In Section 1.1
, I mentioned the main assumption that the
costmap-based search relied on: the cost of any subsequence can
be computed as the sum of costs of individual positions.
Although the Viterbi algorithm gives us a way to assign costs to
individual positions, the true cost of a subsequence may not be the
same as the sum of the costs on the best path for the whole sequence.
There is also a difference between the true compression cost of a subsequence and the cost from the map for simple Markov models, but in those models, the only difference in cost is in the first k positions, since there is no compression for the first k positions of a sequence. In the simple Markov model, we can compensate for the startup error by extending the beginnings of the subsequences found by k positions.

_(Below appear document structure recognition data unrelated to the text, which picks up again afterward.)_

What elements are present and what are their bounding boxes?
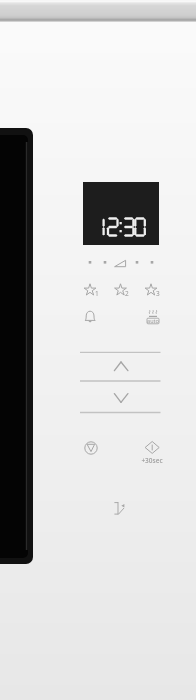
button[interactable]: Kitchen timer — [82, 308, 99, 326]
staticText: 2 — [125, 289, 129, 298]
button[interactable]: Oven door — [0, 128, 33, 564]
staticText: 3 — [156, 289, 160, 298]
button[interactable]: Increase — [80, 354, 160, 379]
button[interactable]: Decrease — [80, 383, 160, 410]
button[interactable]: Clock display 12:30 — [83, 182, 159, 245]
button[interactable]: Memory 1 — [80, 281, 100, 299]
button[interactable]: Auto cook — [144, 307, 161, 326]
staticText: auto — [145, 317, 161, 324]
button[interactable]: Memory 2 — [110, 281, 131, 299]
button[interactable]: Stop — [82, 439, 100, 457]
staticText: +30sec — [139, 456, 165, 465]
staticText: 1 — [95, 289, 99, 298]
button[interactable]: Start, plus 30 seconds — [139, 438, 165, 464]
button[interactable]: Memory 3 — [141, 281, 161, 299]
button[interactable]: Open door — [110, 498, 128, 517]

For hidden Markov models, a change anywhere in the sequence can change which path is the best one, and so change the cost for positions arbitrarily far away. It is not difficult to construct pathological examples in which this would completely invalidate the use of cost maps.
By limiting the types of HMMs considered, I have managed to use them quite successfully with costmap search. First, all my models contain a junk loop, which models the uninteresting sequences that occur between the interesting ones. The paths in the HMM for the interesting sequences begin and end at the junk loop. If there are multiple interesting sequences within a contiguous part of the database, then the best path should use the junk loop for the uninteresting parts and paths through the rest of the HMM for the interesting parts. The costs in the junk loop are very close to the null-model costs, and the costs in the rest of the model are very much lower, so the basic assumption of the cost map--that interesting positions, and only interesting positions, have much lower costs than the null model costs--is still satisfied.